It is so bitterly ironic, and another sign of our sad golus, that this lost soul proudly traces his lineage to the holy Netziv and believes that he can admonish the “ultra-Orthodox” about how they should be leading their lives.
It does not diminish the Netziv in any way to note that “Kol Yisroel areivim zeh bazeh” is not a Volozhiner concept, but one that is Biblical in nature and native to all Torah observant Jews. It does not minimize the greatness of the Netziv to note that ultra-Orthodox Jews would love nothing more than reaching out to their wayward brethren to return them to the fold, if only they were receptive.
The Netziv, as did all the leading rabbinic figures of the time, relentlessly battled the Maskilim who not only fought to introduce secular subjects into Volozhin but had the audacity to recruit government authorities to bolster their demands. Rather than surrender his principles, the Netziv closed the yeshiva, an act which he wrote at the time so devastated him he was afraid it would lead to his death. To even suggest that the Netziv looked benevolently upon those evil-doers who created so much havoc is historical revisionism at its most pernicious.
It was one of the oft-repeated canards of the Maskilim who hounded the Netziv to the point where his health broke down, that the rabbis were indifferent to the welfare of the Jewish community outside of their own narrow circle. It was so often repeated that even people who benefited from their chesed began to believe it. People like my great-grandfather, Rav Yaakov Haleivi Lipschutz zt”l of Kovno, devoted themselves to foiling the Maskilim’s schemes and to refuting their lies and distortions. They sought with all their strength to return kavod haTorah to the pedestal upon which it belonged.
Despite the best efforts of Mr. Halkin’s great-grandfather and mine, the Haskalah infiltrated the yeshivos of Lita and extracted many korbanos, The Netziv towered over Volozhin for decades, sleeping but a couple hours a night while serving as a bulwark of spiritual strength in the Volozhiner bais medrash, which pulsated with Torah 24 hours a day. He encouraged the talmidim to grow in Torah and showed them the path to leadership and greatness. A father to thousands of talmidim, it would be hard to exaggerate his impact on Jewry.
But a grandson who has strayed far from Volozhin has tried to doctor up the Netziv to fit his own image—an image antithetical to the principals the Netziv lived and died for.
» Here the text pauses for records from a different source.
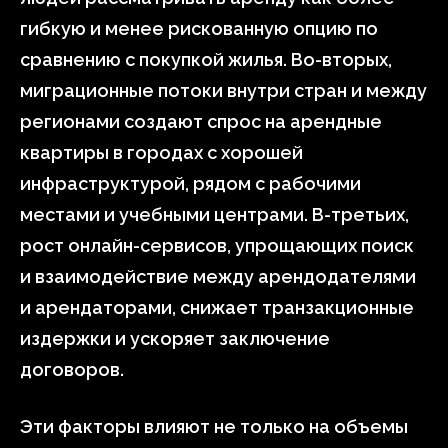
гибкую и менее рискованную опцию по
сравнению с покупкой жилья. Во-вторых,
миграционные потоки внутри стран и между
регионами создают спрос на арендные
квартиры в городах с хорошей
инфраструктурой, рядом с рабочими
местами и учебными центрами. В-третьих,
рост онлайн-сервисов, упрощающих поиск
и взаимодействие между арендодателями
и арендаторами, снижает транзакционные
издержки и ускоряет заключение
договоров.
Эти факторы влияют не только на объемы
Halkin measures this Torah giant’s legacy by the Bialiks and Berdichevkys who drifted tragically far from their spiritual moorings, trading in nitzchiyus for temporal fame in this world.
Ultra-Orthodox Jews recognize more than anyone else the vacuum that could be filled by the Netziv were he to return today. But we have no use for the hollow doctrines of Haskalah that have caused the spiritual demise of whole sections of Klal Yisroel.
Modern Orthodoxy— From A Renegade’s Perspective
That leads us to an article in the New York Times Magazine which has aroused much angst in the Modern Orthodox world.
Harvard law professor Noah Feldman wrote a very personal and blunt critique of Modern Orthodoxy entitled “Orthodox Paradox,” in which he takes to task the school he attended, Maimonides Yeshiva in Brighton, Mass.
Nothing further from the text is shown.